Twelfth, defendant argued there had been no “995.” The trial court asked Lieman to respond, and Lieman stated that Lemus had testified at the preliminary hearing that defendant had been the assailant, and his testimony clearly would have been enough to withstand a motion under section 995.

Thirteenth, defendant complained that 60 minutes of Lemus’s taped interview was missing. In further discussion, it was clarified that defendant himself had received only the transcript of the second of two tape recordings of Lemus’s interview, not that defense counsel had never received the complete transcript.

Fourteenth, defendant stated he had wanted to testify in his own behalf. He conceded he had discussed the matter with counsel, who had advised him not to do so. The trial court asked Lieman to respond, and Lieman stated he had advised defendant it was not in his best interest to testify, and that defendant had agreed.
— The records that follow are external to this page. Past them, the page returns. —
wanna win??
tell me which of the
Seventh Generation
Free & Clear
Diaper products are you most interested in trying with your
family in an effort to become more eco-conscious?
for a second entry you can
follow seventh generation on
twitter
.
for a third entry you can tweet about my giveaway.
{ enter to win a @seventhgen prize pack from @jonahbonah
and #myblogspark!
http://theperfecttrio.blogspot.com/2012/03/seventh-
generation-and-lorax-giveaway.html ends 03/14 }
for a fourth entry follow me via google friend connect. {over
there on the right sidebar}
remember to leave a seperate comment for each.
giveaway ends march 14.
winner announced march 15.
Fifteenth, defendant stated some shells had been found in Estrada’s van and in Garcia’s car. The court observed it had found the shells irrelevant. Defense counsel agreed the shells were irrelevant.
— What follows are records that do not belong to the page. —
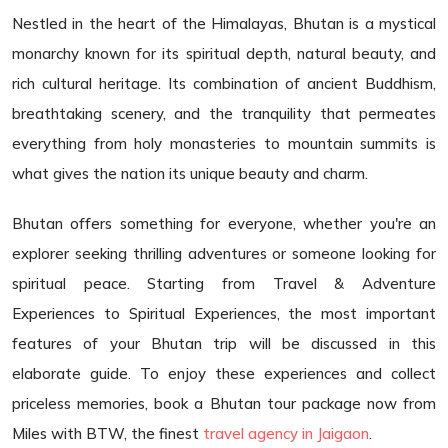
Nestled in the heart of the Himalayas, Bhutan is a mystical
monarchy known for its spiritual depth, natural beauty, and
rich cultural heritage. Its combination of ancient Buddhism,
breathtaking scenery, and the tranquility that permeates
everything from holy monasteries to mountain summits is
what gives the nation its unique beauty and charm.
Bhutan offers something for everyone, whether you're an
explorer seeking thrilling adventures or someone looking for
spiritual peace. Starting from Travel & Adventure
Experiences to Spiritual Experiences, the most important
features of your Bhutan trip will be discussed in this
elaborate guide. To enjoy these experiences and collect
priceless memories, book a Bhutan tour package now from
Miles with BTW, the finest
travel agency in Jaigaon
.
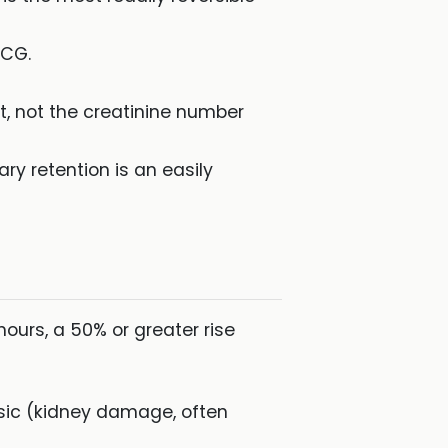
ECG.
t, not the creatinine number
ry retention is an easily
hours, a 50% or greater rise
nsic (kidney damage, often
Sixteenth, defendant stated that photographs of his knuckles had been taken when he was arrested, and he wanted the photographs to be shown to the pathologist for the purpose of showing that his hands would have been bruised if he had hit the victims, but the photographs did not in fact show bruising. The trial court asked Lieman to respond, and Lieman stated he did not remember if there were photographs of defendant’s hand with no injuries.

Seventeenth, defendant stated he wanted to have a Pitchess motion on officers “because [one of the officers was] known for coercing witness[es], having testimony thrown out because of the way he coerces witnesses.”

From Pitchess v. Superior Court (1974) 11 Cal.3d 531.

The trial court asked Lieman if he had investigated any alibi. Lieman responded that he had talked to defendant about that, and there were no alibi witnesses who could have been called. Lieman stated that his investigator had talked to defendant several times. Defendant interjected that the investigator had talked to him only once, and that was when defendant had asked the investigator to interview a sergeant who had told defendant that Lemus “looked all guilty.”

The trial court appointed independent counsel, Brenda Miller, to investigate defendant’s claims; however, the trial court did not relieve Lieman. On September 23, 2008, Miller filed a declaration stating that after investigation, she had found no merit to defendant’s claim of ineffective assistance of counsel. She had spoken with defendant to ascertain the basis for his claim and had learned defendant believed Lieman had “refused to talk with the witnesses designated by the defendant.” She had reviewed the file and determined that Lieman had retained an investigator to interview all the witnesses defendant had identified; the investigator had in fact interviewed the witnesses he was able to locate; and the investigator had made a good faith effort to locate the missing witnesses. She concluded, “Upon my reading of the transcript of the trial in this matter and upon my interview with Mr. Lieman, I found no evidence that the defendant was denied effective assistance of counsel and I came to the conclusion that defendant’s said motion for a new trial was without merit.”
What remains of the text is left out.